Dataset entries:
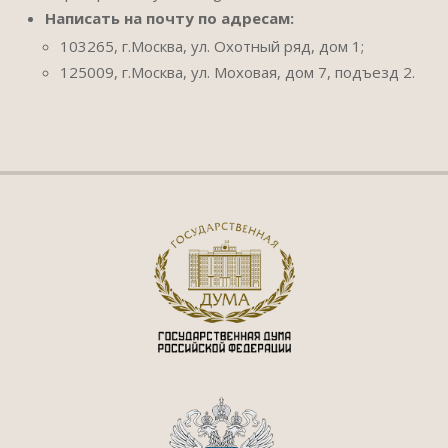
Написать на почту по адресам:
103265, г.Москва, ул. Охотный ряд, дом 1;
125009, г.Москва, ул. Моховая, дом 7, подъезд 2.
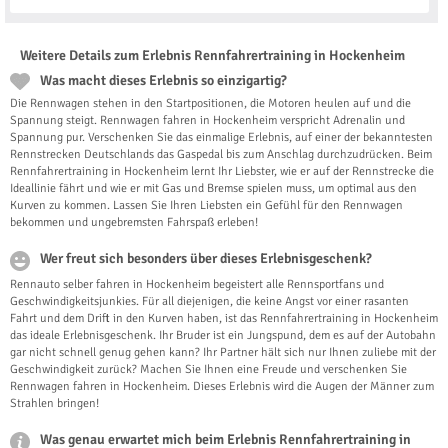
Weitere Details zum Erlebnis Rennfahrertraining in Hockenheim
Was macht dieses Erlebnis so einzigartig?
Die Rennwagen stehen in den Startpositionen, die Motoren heulen auf und die
Spannung steigt. Rennwagen fahren in Hockenheim verspricht Adrenalin und
Spannung pur. Verschenken Sie das einmalige Erlebnis, auf einer der bekanntesten
Rennstrecken Deutschlands das Gaspedal bis zum Anschlag durchzudrücken. Beim
Rennfahrertraining in Hockenheim lernt Ihr Liebster, wie er auf der Rennstrecke die
Ideallinie fährt und wie er mit Gas und Bremse spielen muss, um optimal aus den
Kurven zu kommen. Lassen Sie Ihren Liebsten ein Gefühl für den Rennwagen
bekommen und ungebremsten Fahrspaß erleben!
Wer freut sich besonders über dieses Erlebnisgeschenk?
Rennauto selber fahren in Hockenheim begeistert alle Rennsportfans und
Geschwindigkeitsjunkies. Für all diejenigen, die keine Angst vor einer rasanten
Fahrt und dem Drift in den Kurven haben, ist das Rennfahrertraining in Hockenheim
das ideale Erlebnisgeschenk. Ihr Bruder ist ein Jungspund, dem es auf der Autobahn
gar nicht schnell genug gehen kann? Ihr Partner hält sich nur Ihnen zuliebe mit der
Geschwindigkeit zurück? Machen Sie Ihnen eine Freude und verschenken Sie
Rennwagen fahren in Hockenheim. Dieses Erlebnis wird die Augen der Männer zum
Strahlen bringen!
Was genau erwartet mich beim Erlebnis Rennfahrertraining in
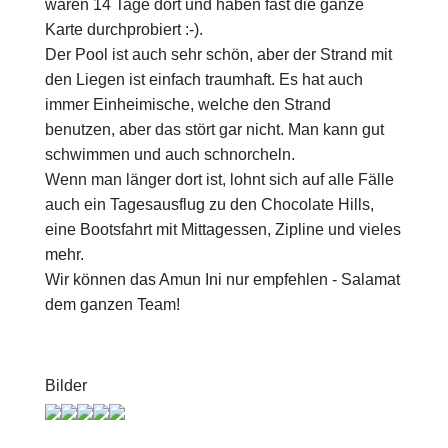
waren 14 Tage dort und haben fast die ganze
Karte durchprobiert :-).
Der Pool ist auch sehr schön, aber der Strand mit
den Liegen ist einfach traumhaft. Es hat auch
immer Einheimische, welche den Strand
benutzen, aber das stört gar nicht. Man kann gut
schwimmen und auch schnorcheln.
Wenn man länger dort ist, lohnt sich auf alle Fälle
auch ein Tagesausflug zu den Chocolate Hills,
eine Bootsfahrt mit Mittagessen, Zipline und vieles
mehr.
Wir können das Amun Ini nur empfehlen - Salamat
dem ganzen Team!
Bilder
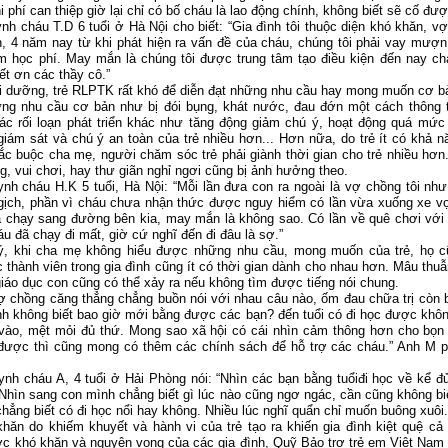
 phí can thiệp giờ lại chỉ có bố cháu là lao động chính, không biết sẽ cố đượ
ynh cháu T.D 6 tuổi ở Hà Nội cho biết: “Gia đình tôi thuộc diện khó khăn, v
h, 4 năm nay từ khi phát hiện ra vấn đề của cháu, chúng tôi phải vay mượn
m học phí. May mắn là chúng tôi được trung tâm tạo điều kiện đến nay chá
iết ơn các thầy cô.”
i dưỡng, trẻ RLPTK rất khó để diễn đạt những nhu cầu hay mong muốn cơ bả
hững nhu cầu cơ bản như bị đói bụng, khát nước, đau đớn một cách thông
c rối loạn phát triển khác như tăng động giảm chú ý, hoạt động quá mức 
giám sát và chú ý an toàn của trẻ nhiều hơn... Hơn nữa, do trẻ ít có khả n
tắc buộc cha mẹ, người chăm sóc trẻ phải giành thời gian cho trẻ nhiều hơn
g, vui chơi, hay thư giãn nghỉ ngơi cũng bị ảnh hưởng theo.
nh cháu H.K 5 tuổi, Hà Nội: “Mỗi lần đưa con ra ngoài là vợ chồng tôi như
gịch, phần vì cháu chưa nhận thức được nguy hiểm có lần vừa xuống xe vợ
ã chạy sang đường bên kia, may mắn là không sao. Có lần về quê chơi với
u đã chạy đi mất, giờ cứ nghĩ đến đi đâu là sợ.”
ý, khi cha mẹ không hiểu được những nhu cầu, mong muốn của trẻ, họ c
 thành viên trong gia đình cũng ít có thời gian dành cho nhau hơn. Mâu th
iáo dục con cũng có thể xảy ra nếu không tìm được tiếng nói chung.
vợ chồng căng thẳng chẳng buồn nói với nhau câu nào, ốm đau chữa trị còn b
h không biết bao giờ mới bằng được các bạn? đến tuổi có đi học được không
i vào, mệt mỏi đủ thứ. Mong sao xã hội có cái nhìn cảm thông hơn cho bọn
được thì cũng mong có thêm các chính sách để hỗ trợ các cháu.” Anh M 
ynh cháu A, 4 tuổi ở Hải Phòng nói: “Nhìn các bạn bằng tuổiđi học về kể đ
hìn sang con mình chẳng biết gì lúc nào cũng ngơ ngác, cần cũng không biết
chẳng biết có đi học nổi hay không. Nhiều lúc nghĩ quẩn chỉ muốn buông xuôi.
hăn do khiếm khuyết và hành vi của trẻ tạo ra khiến gia đình kiệt quệ cả v
ợc khó khăn và nguyện vọng của các gia đình, Quỹ Bảo trợ trẻ em Việt Nam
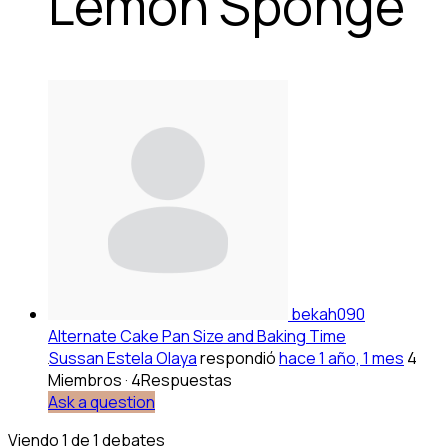
Lemon Sponge
bekah090
Alternate Cake Pan Size and Baking Time
Sussan Estela Olaya
respondió
hace 1 año, 1 mes
4
Miembros
·
4Respuestas
Ask a question
Viendo 1 de 1 debates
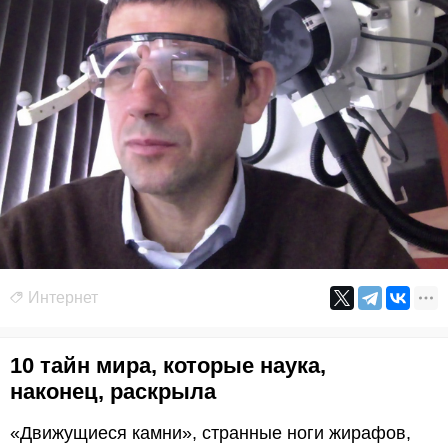
Интернет
10 тайн мира, которые наука,
наконец, раскрыла
«Движущиеся камни», странные ноги жирафов,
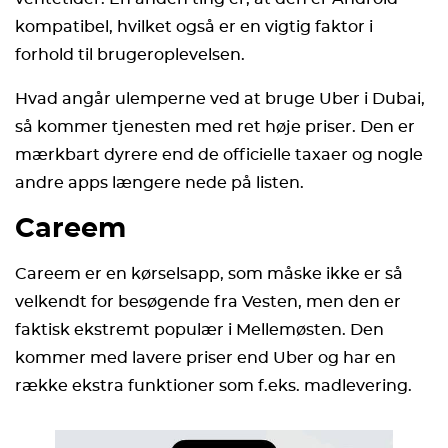
kompatibel, hvilket også er en vigtig faktor i
forhold til brugeroplevelsen.
Hvad angår ulemperne ved at bruge Uber i Dubai,
så kommer tjenesten med ret høje priser. Den er
mærkbart dyrere end de officielle taxaer og nogle
andre apps længere nede på listen.
Careem
Careem er en kørselsapp, som måske ikke er så
velkendt for besøgende fra Vesten, men den er
faktisk ekstremt populær i Mellemøsten. Den
kommer med lavere priser end Uber og har en
række ekstra funktioner som f.eks. madlevering.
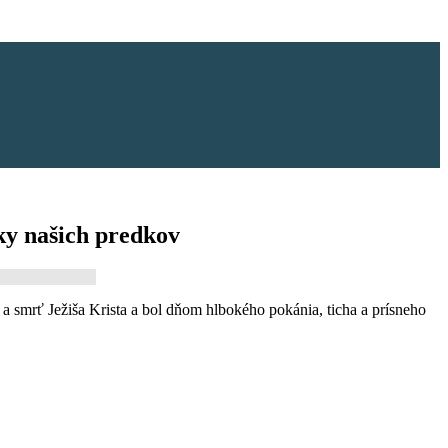
yky našich predkov
a smrť Ježiša Krista a bol dňom hlbokého pokánia, ticha a prísneho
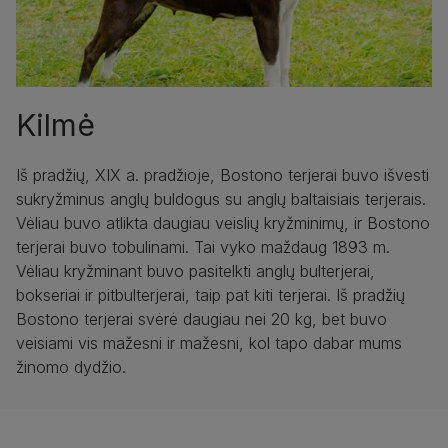
Kilmė
Iš pradžių, XIX a. pradžioje, Bostono terjerai buvo išvesti
sukryžminus anglų buldogus su anglų baltaisiais terjerais.
Vėliau buvo atlikta daugiau veislių kryžminimų, ir Bostono
terjerai buvo tobulinami. Tai vyko maždaug 1893 m.
Vėliau kryžminant buvo pasitelkti anglų bulterjerai,
bokseriai ir pitbulterjerai, taip pat kiti terjerai. Iš pradžių
Bostono terjerai svėrė daugiau nei 20 kg, bet buvo
veisiami vis mažesni ir mažesni, kol tapo dabar mums
žinomo dydžio.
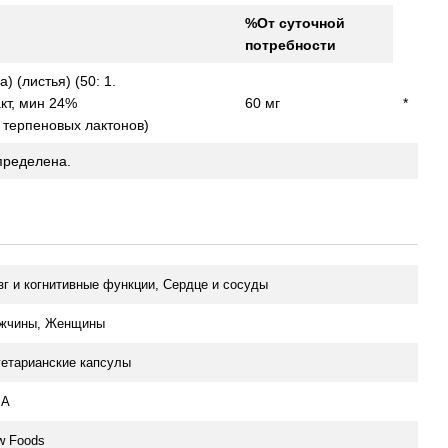
%От суточной
потребности
) (листья) (50: 1.
кт, мин 24%
60 мг
*
 терпеновых лактонов)
пределена.
зг и когнитивные функции, Сердце и сосуды
жчины, Женщины
гетарианские капсулы
А
w Foods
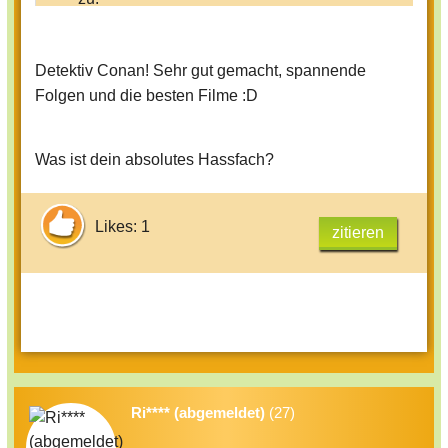
Was ist deine Lieblingsserie?
Detektiv Conan! Sehr gut gemacht, spannende
Folgen und die besten Filme :D
Was ist dein absolutes Hassfach?
Likes: 1
zitieren
Ri**** (abgemeldet)
(27)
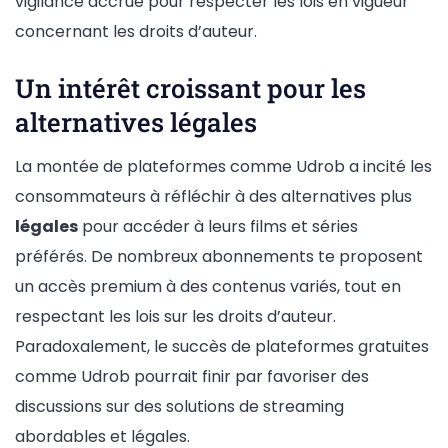
vigilance accrue pour respecter les lois en vigueur
concernant les droits d’auteur.
Un intérêt croissant pour les
alternatives légales
La montée de plateformes comme Udrob a incité les
consommateurs à réfléchir à des alternatives plus
légales
pour accéder à leurs films et séries
préférés. De nombreux abonnements te proposent
un accès premium à des contenus variés, tout en
respectant les lois sur les droits d’auteur.
Paradoxalement, le succès de plateformes gratuites
comme Udrob pourrait finir par favoriser des
discussions sur des solutions de streaming
abordables et légales.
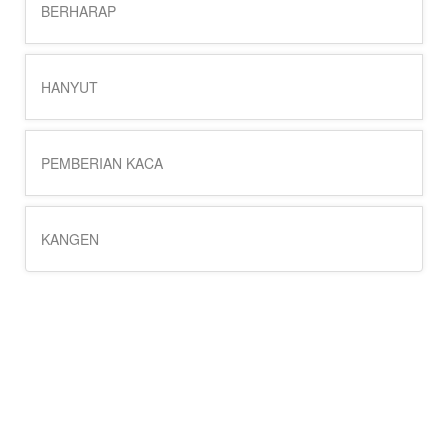
BERHARAP
HANYUT
PEMBERIAN KACA
KANGEN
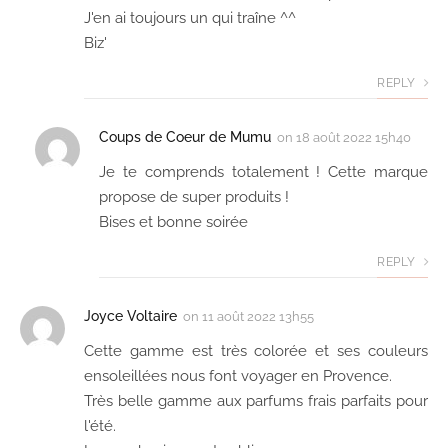
J'en ai toujours un qui traîne ^^
Biz'
REPLY
Coups de Coeur de Mumu
on
18 août 2022 15h40
Je te comprends totalement ! Cette marque
propose de super produits !
Bises et bonne soirée
REPLY
Joyce Voltaire
on
11 août 2022 13h55
Cette gamme est très colorée et ses couleurs
ensoleillées nous font voyager en Provence.
Très belle gamme aux parfums frais parfaits pour
l'été.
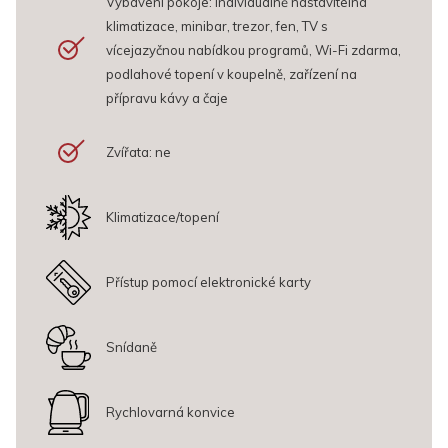
Vybavení pokoje: individuálně nastavitelná
Vybavení pokoje: individuálně nastavitelná klimatizace, minibar,
klimatizace, minibar, trezor, fen, TV s
trezor, fen, SmartTV s vícejazyčnou nabídkou programů, Wi-Fi
vícejazyčnou nabídkou programů, Wi-Fi zdarma,
zdarma, podlahové topení v koupelně, varná konvice a set na
podlahové topení v koupelně, zařízení na
přípravu kávy a čaje
přípravu kávy a čaje
Výhled: ulice
Zvířata: ne
Zvířata: ne
Klimatizace/topení
Přístup pomocí elektronické karty
Snídaně
Rychlovarná konvice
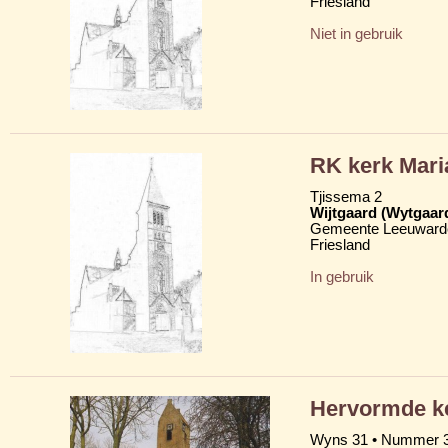
Friesland
Niet in gebruik
RK kerk Mar
Tjissema 2
Wijtgaard (Wytgaar
Gemeente Leeuward
Friesland
In gebruik
Hervormde ke
Wyns 31 • Nummer 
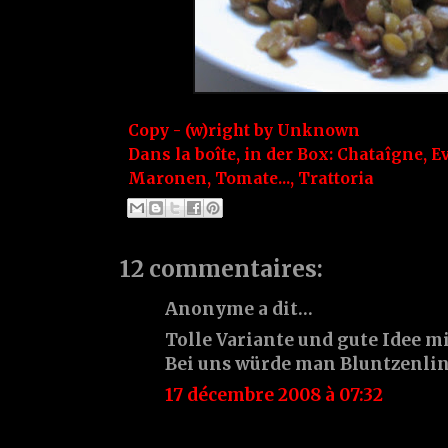
Copy - (w)right by
Unknown
Dans la boîte, in der Box:
Chataîgne
,
E
Maronen
,
Tomate...
,
Trattoria
12 commentaires:
Anonyme a dit…
Tolle Variante und gute Idee m
Bei uns würde man Bluntzenlin
17 décembre 2008 à 07:32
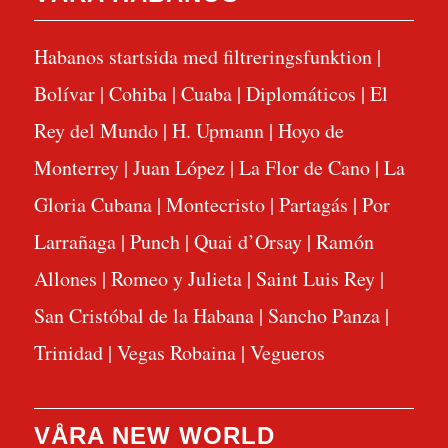
Habanos startsida med filtreringsfunktion
|
Bolívar
|
Cohiba
|
Cuaba
|
Diplomáticos
|
El
Rey del Mundo
|
H. Upmann
|
Hoyo de
Monterrey
|
Juan López
|
La Flor de Cano
|
La
Gloria Cubana
|
Montecristo
|
Partagás
|
Por
Larrañaga
|
Punch
|
Quai d’Orsay
|
Ramón
Allones
|
Romeo y Julieta
|
Saint Luis Rey
|
San Cristóbal de la Habana
|
Sancho Panza
|
Trinidad
|
Vegas Robaina
|
Vegueros
VÅRA NEW WORLD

**What is being asked:** Return exactly the lines above, from the one with "(листья) (50: 1." up to and including the one with "comme Udrob pourrait finir par favoriser des", and include no pictures.

**Response area:**
) (листья) (50: 1.
кт, мин 24%
60 мг
*
 терпеновых лактонов)
пределена.
зг и когнитивные функции, Сердце и сосуды
жчины, Женщины
гетарианские капсулы
А
w Foods
Was ist deine Lieblingsserie?
Detektiv Conan! Sehr gut gemacht, spannende
Folgen und die besten Filme :D
Was ist dein absolutes Hassfach?
Likes: 1
zitieren
Ri**** (abgemeldet)
(27)
vigilance accrue pour respecter les lois en vigueur
concernant les droits d’auteur.
Un intérêt croissant pour les
alternatives légales
La montée de plateformes comme Udrob a incité les
consommateurs à réfléchir à des alternatives plus
légales
pour accéder à leurs films et séries
préférés. De nombreux abonnements te proposent
un accès premium à des contenus variés, tout en
respectant les lois sur les droits d’auteur.
Paradoxalement, le succès de plateformes gratuites
comme Udrob pourrait finir par favoriser des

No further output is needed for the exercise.